(Stored entries):
◆ ◆ ◆ ◆ ◆

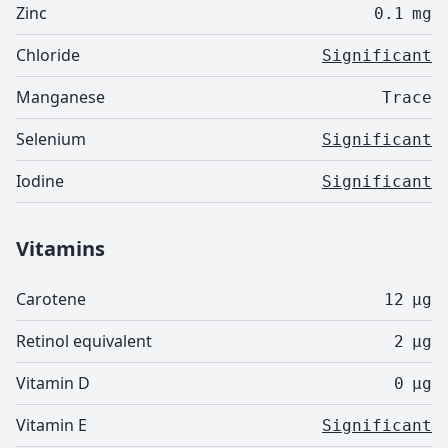
Zinc
0.1
mg
Chloride
Significant
Manganese
Trace
Selenium
Significant
Iodine
Significant
Vitamins
Carotene
12
µg
Retinol equivalent
2
µg
Vitamin D
0
µg
Vitamin E
Significant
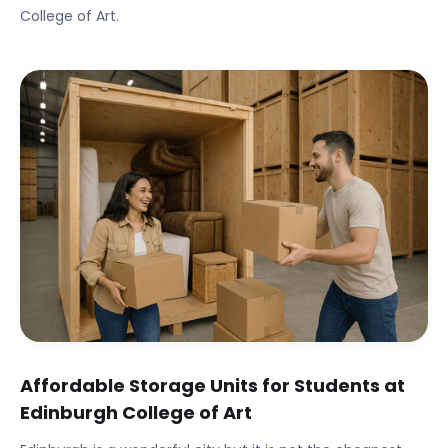
College of Art
.
Affordable Storage Units for Students at
Edinburgh College of Art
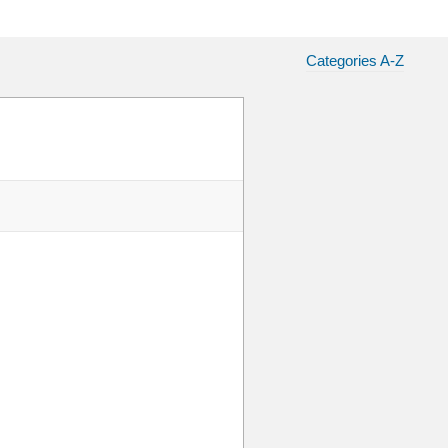
Categories A-Z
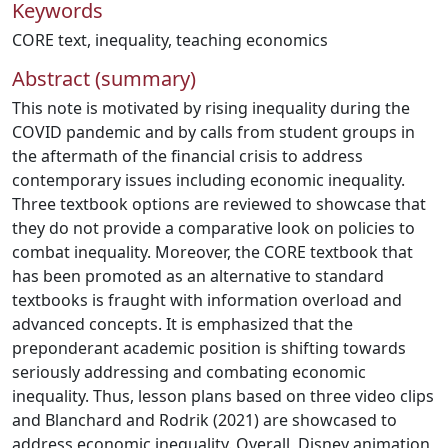
Keywords
CORE text
,
inequality
,
teaching economics
Abstract (summary)
This note is motivated by rising inequality during the
COVID pandemic and by calls from student groups in
the aftermath of the financial crisis to address
contemporary issues including economic inequality.
Three textbook options are reviewed to showcase that
they do not provide a comparative look on policies to
combat inequality. Moreover, the CORE textbook that
has been promoted as an alternative to standard
textbooks is fraught with information overload and
advanced concepts. It is emphasized that the
preponderant academic position is shifting towards
seriously addressing and combating economic
inequality. Thus, lesson plans based on three video clips
and Blanchard and Rodrik (2021) are showcased to
address economic inequality. Overall, Disney animation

◆ ◆ ◆ ◆ ◆

Return exactly the lines of the data, beginning with the first and ending with the line containing "COVID pandemic and". Skip the pictures.

Zinc
0.1
mg
Chloride
Significant
Manganese
Trace
Selenium
Significant
Iodine
Significant
Vitamins
Carotene
12
µg
Retinol equivalent
2
µg
Vitamin D
0
µg
Vitamin E
Significant
College of Art
.
Affordable Storage Units for Students at
Edinburgh College of Art
Categories A-Z
Keywords
CORE text
,
inequality
,
teaching economics
Abstract (summary)
This note is motivated by rising inequality during the
COVID pandemic and by calls from student groups in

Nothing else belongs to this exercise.